Ivan Messina of SupportHost.
Frida Del Din of legaledigitale.com.
Below, you can see the video interview in which Frida answered in a clear and simple way to all the doubts on the GDPR and Google Analytics issue.
How the GDPR and Google Analytics case broke out and how to move
Let’s see where the Google Analytics problem that is causing so much discussion came from.
What was the case that sparked the whole situation?
Could adopting Google Analytics 4 really solve it? Or are the solutions to be found elsewhere?
Let’s start with the first question. What exactly happened with Google Analytics in the last few days?
It all started because of a measure issued by the Supervisory Authority in the first days of June. Let me specify that this is a measure that concerns a specific company that has been the subject of an audit.
The Supervisory Authority has established that the use of Google Analytics presents some criticalities. These are related to the fact that the data that is transmitted to Google Analytics is transferred to the United States. And, since 2020 the Court of Justice of the European Union has invalidated what was the protective umbrella that allowed us to safely transfer data to the United States.
I am talking about a protective umbrella not so much from the point of view of IT security as for the fact that, pursuant to the GDPR, the transfer of data to countries outside the European Union is free only to the extent that the legislation and practice of these countries offer guarantees similar to those offered by the GDPR to data subjects and data protection.
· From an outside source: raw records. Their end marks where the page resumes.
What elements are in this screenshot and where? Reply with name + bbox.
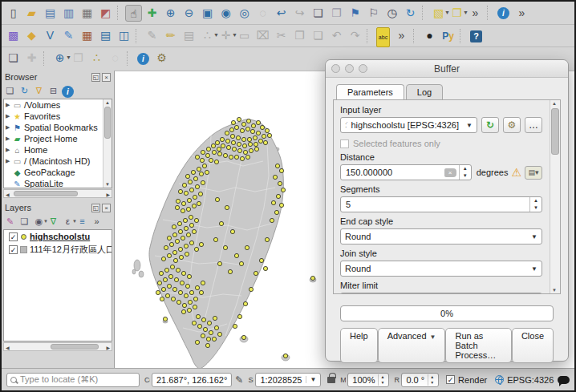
expand-arrow-icon[interactable]: ▶ [6, 147, 12, 153]
zoom-out-icon[interactable]: ⊖ [181, 5, 197, 22]
save-project-icon[interactable]: ▤ [42, 5, 59, 22]
new-layout-icon[interactable]: ❏ [5, 50, 22, 67]
options-wrench-icon[interactable]: ⚙ [153, 50, 170, 67]
miter-limit-input[interactable]: 2.000000 ▲▼ [340, 293, 542, 294]
scale-combobox[interactable]: 1:2028525 ▼ [255, 373, 321, 387]
data-source-manager-icon[interactable]: ▩ [5, 27, 22, 44]
clear-field-icon[interactable]: × [444, 168, 456, 177]
data-defined-override-button[interactable]: ▤▾ [525, 166, 542, 180]
new-spatialite-layer-icon[interactable]: ✎ [60, 27, 77, 44]
zoom-full-icon[interactable]: ▣ [199, 5, 216, 22]
help-contents-icon[interactable]: ? [468, 27, 485, 44]
browse-ellipsis-button[interactable]: … [525, 117, 542, 133]
tab-parameters[interactable]: Parameters [336, 84, 404, 100]
new-geopackage-layer-icon[interactable]: ◆ [23, 27, 40, 44]
browser-horizontal-scrollbar[interactable]: ◀▶ [3, 189, 112, 198]
distance-input[interactable]: 150.000000 × ▲▼ [340, 164, 472, 180]
browser-item-volumes[interactable]: ▶▭/Volumes [4, 99, 103, 111]
layer-visibility-checkbox[interactable]: ✓ [9, 245, 18, 254]
layer-item-highschoolstu[interactable]: ✓highschoolstu [4, 230, 112, 243]
crs-status[interactable]: EPSG:4326 [507, 375, 554, 385]
toolbar-overflow-icon[interactable]: » [393, 27, 410, 44]
join-style-select[interactable]: Round ▼ [340, 261, 542, 277]
magnifier-spinbox[interactable]: 100% ▲▼ [347, 373, 389, 387]
browser-vertical-scrollbar[interactable]: ▲▼ [103, 99, 112, 188]
locator-search-input[interactable]: Type to locate (⌘K) [6, 373, 140, 387]
refresh-map-icon[interactable]: ↻ [402, 5, 419, 22]
browser-close-button[interactable]: × [102, 73, 111, 82]
browser-item-spatial-bookmarks[interactable]: ▶⚑Spatial Bookmarks [4, 122, 103, 133]
browser-properties-icon[interactable]: i [61, 84, 75, 97]
select-by-value-icon[interactable]: ❐▼ [448, 5, 465, 22]
add-raster-layer-icon[interactable]: ▦ [79, 27, 95, 44]
input-layer-select[interactable]: :˙ highschoolstu [EPSG:4326] ▼ [340, 117, 477, 133]
advanced-button[interactable]: Advanced▼ [378, 328, 446, 363]
expand-all-icon[interactable]: ≡ [75, 215, 89, 228]
layer-item-population[interactable]: ✓111年12月行政區人口 [4, 243, 112, 256]
rotation-spinbox[interactable]: 0.0 ° ▲▼ [401, 373, 439, 387]
iterate-over-layer-button[interactable]: ↻ [481, 117, 499, 133]
browser-item-favorites[interactable]: ▶★Favorites [4, 111, 103, 122]
browser-item-project-home[interactable]: ▶▰Project Home [4, 133, 103, 144]
style-manager-icon[interactable]: ◩ [97, 5, 114, 22]
zoom-to-layer-icon[interactable]: ◉ [217, 5, 234, 22]
layer-labeling-icon[interactable]: abc [375, 27, 391, 44]
processing-selection-icon[interactable]: ∴ [88, 50, 105, 67]
close-button[interactable]: Close [512, 328, 554, 363]
messages-bubble-icon[interactable] [558, 376, 570, 384]
advanced-options-wrench-button[interactable]: ⚙ [503, 117, 521, 133]
expand-arrow-icon[interactable]: ▶ [6, 113, 12, 119]
rotation-spinner[interactable]: ▲▼ [428, 374, 434, 386]
layers-close-button[interactable]: × [102, 204, 111, 212]
add-selected-layers-icon[interactable]: ❏ [3, 84, 17, 97]
distance-spinner[interactable]: ▲▼ [459, 165, 471, 180]
zoom-last-icon[interactable]: ↩ [273, 5, 290, 22]
add-mesh-layer-icon[interactable]: ▤ [97, 27, 114, 44]
lock-scale-icon[interactable] [327, 377, 335, 383]
expand-arrow-icon[interactable]: ▶ [6, 158, 12, 164]
segments-spinner[interactable]: ▲▼ [529, 197, 542, 212]
collapse-all-icon[interactable]: ⊟ [47, 84, 60, 97]
open-layer-styling-icon[interactable]: ✎ [3, 215, 17, 228]
open-project-icon[interactable]: ▰ [23, 5, 40, 22]
new-spatial-bookmark-icon[interactable]: ⚑ [347, 5, 363, 22]
layers-horizontal-scrollbar[interactable]: ◀▶ [3, 342, 112, 351]
browser-item-geopackage[interactable]: ◆GeoPackage [4, 167, 103, 178]
layers-float-button[interactable]: ◱ [91, 204, 100, 212]
render-checkbox[interactable]: ✓ Render [446, 375, 487, 385]
miter-limit-spinner[interactable]: ▲▼ [529, 293, 542, 294]
expand-arrow-icon[interactable]: ▶ [6, 102, 12, 108]
add-virtual-layer-icon[interactable]: ◫ [116, 27, 132, 44]
show-bookmarks-icon[interactable]: ⚐ [365, 5, 382, 22]
add-vector-layer-icon[interactable]: V [42, 27, 59, 44]
identify-features-icon[interactable]: i [495, 5, 512, 22]
toolbar-overflow-icon[interactable]: » [467, 5, 484, 22]
zoom-full-extent-icon[interactable]: ⊕▼ [51, 50, 68, 67]
new-3d-map-view-icon[interactable]: ❐ [328, 5, 345, 22]
new-map-view-icon[interactable]: ❏ [310, 5, 327, 22]
crs-globe-icon[interactable] [495, 375, 504, 384]
layer-visibility-checkbox[interactable]: ✓ [9, 232, 18, 241]
segments-input[interactable]: 5 ▲▼ [340, 196, 542, 212]
dialog-vertical-scrollbar[interactable]: ▲▼ [550, 100, 560, 293]
manage-map-themes-icon[interactable]: ◉▼ [32, 215, 46, 228]
dialog-titlebar[interactable]: Buffer [326, 60, 568, 78]
search-plugin-icon[interactable]: ● [421, 27, 438, 44]
filter-legend-icon[interactable]: ∇ [47, 215, 60, 228]
panel-overflow-icon[interactable]: » [90, 215, 103, 228]
end-cap-style-select[interactable]: Round ▼ [340, 228, 542, 244]
refresh-browser-icon[interactable]: ↻ [18, 84, 31, 97]
browser-item-spatialite[interactable]: ✎SpatiaLite [4, 178, 103, 188]
tab-log[interactable]: Log [406, 84, 443, 100]
filter-browser-icon[interactable]: ∇ [32, 84, 46, 97]
pan-to-selection-icon[interactable]: ✚ [144, 5, 160, 22]
browser-float-button[interactable]: ◱ [91, 73, 100, 82]
expand-arrow-icon[interactable]: ▶ [6, 135, 12, 142]
zoom-to-selection-icon[interactable]: ◎ [236, 5, 253, 22]
new-print-layout-icon[interactable]: ▥ [60, 5, 77, 22]
pan-map-icon[interactable]: ☝ [125, 5, 142, 22]
toggle-editing-icon[interactable]: ✏ [162, 27, 179, 44]
help-button[interactable]: Help [340, 328, 378, 363]
add-group-icon[interactable]: ❏ [18, 215, 31, 228]
browser-item-home[interactable]: ▶⌂Home [4, 144, 103, 156]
Since there is no such alignment, in fact the transfer becomes substantially prohibited, or rather it is prohibited, it could be carried out using additional tools, but even these in the end are considered as not adequate, not sufficient to protect the rights of the interested parties.
The provision was published on 9th June, since that moment the news has had a great resonance and has put all those who use Google Analytics for site analytics in crisis.
I heard someone say that with Google Analytics 4, the GDPR problem could be solved because IPs are anonymized and eventually this should be the only personal data, if I’m not mistaken. How does that work?
Even Google Analytics 3 allows you to anonymize IPs as an optional option and the Supervisory Authority, in fact, had found that at the time the company (from which the whole case started) did not have anonymized IPs. During the investigation, the company anonymized the IP addresses.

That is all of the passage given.